* [About this task] Count the lines below with the string "کرده" in them. Only the number should be given.
(Supplied information begins)
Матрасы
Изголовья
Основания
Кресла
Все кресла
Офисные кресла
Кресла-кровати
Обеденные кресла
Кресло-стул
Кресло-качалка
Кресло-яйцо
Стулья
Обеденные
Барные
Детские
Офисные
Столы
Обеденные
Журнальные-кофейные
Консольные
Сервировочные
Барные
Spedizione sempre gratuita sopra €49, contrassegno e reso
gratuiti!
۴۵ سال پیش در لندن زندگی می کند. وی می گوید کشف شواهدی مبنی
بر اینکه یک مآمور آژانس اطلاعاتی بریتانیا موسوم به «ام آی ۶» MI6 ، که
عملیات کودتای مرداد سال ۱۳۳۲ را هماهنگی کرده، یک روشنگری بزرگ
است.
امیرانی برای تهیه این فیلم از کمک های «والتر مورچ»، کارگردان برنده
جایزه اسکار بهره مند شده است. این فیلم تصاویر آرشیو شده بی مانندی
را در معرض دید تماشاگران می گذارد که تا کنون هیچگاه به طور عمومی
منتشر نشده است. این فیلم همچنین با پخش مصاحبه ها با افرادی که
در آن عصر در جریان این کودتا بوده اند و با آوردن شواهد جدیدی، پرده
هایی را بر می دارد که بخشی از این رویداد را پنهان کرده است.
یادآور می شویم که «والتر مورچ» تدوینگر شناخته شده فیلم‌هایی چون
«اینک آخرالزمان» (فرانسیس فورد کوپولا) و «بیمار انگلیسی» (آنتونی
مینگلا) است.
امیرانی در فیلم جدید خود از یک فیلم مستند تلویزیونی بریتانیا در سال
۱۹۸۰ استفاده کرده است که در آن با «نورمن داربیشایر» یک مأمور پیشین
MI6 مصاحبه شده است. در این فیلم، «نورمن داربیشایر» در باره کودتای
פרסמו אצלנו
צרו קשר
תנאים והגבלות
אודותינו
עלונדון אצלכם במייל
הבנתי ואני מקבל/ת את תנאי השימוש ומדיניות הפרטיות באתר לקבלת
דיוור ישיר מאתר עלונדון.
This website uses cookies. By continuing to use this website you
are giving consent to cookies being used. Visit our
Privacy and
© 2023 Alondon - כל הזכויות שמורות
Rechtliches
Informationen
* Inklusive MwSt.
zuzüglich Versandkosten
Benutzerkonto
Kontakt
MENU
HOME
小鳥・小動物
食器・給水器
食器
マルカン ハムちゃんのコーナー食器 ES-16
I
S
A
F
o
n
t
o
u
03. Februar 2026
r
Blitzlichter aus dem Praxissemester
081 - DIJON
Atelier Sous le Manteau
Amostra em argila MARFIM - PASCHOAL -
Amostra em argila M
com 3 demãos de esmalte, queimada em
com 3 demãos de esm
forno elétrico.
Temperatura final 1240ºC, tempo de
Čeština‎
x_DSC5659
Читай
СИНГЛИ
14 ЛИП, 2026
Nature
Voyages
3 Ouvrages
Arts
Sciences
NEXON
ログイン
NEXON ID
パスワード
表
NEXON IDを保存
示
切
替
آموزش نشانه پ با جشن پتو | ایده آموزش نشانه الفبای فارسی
(Supplied information ends)
* [Output for this task] 3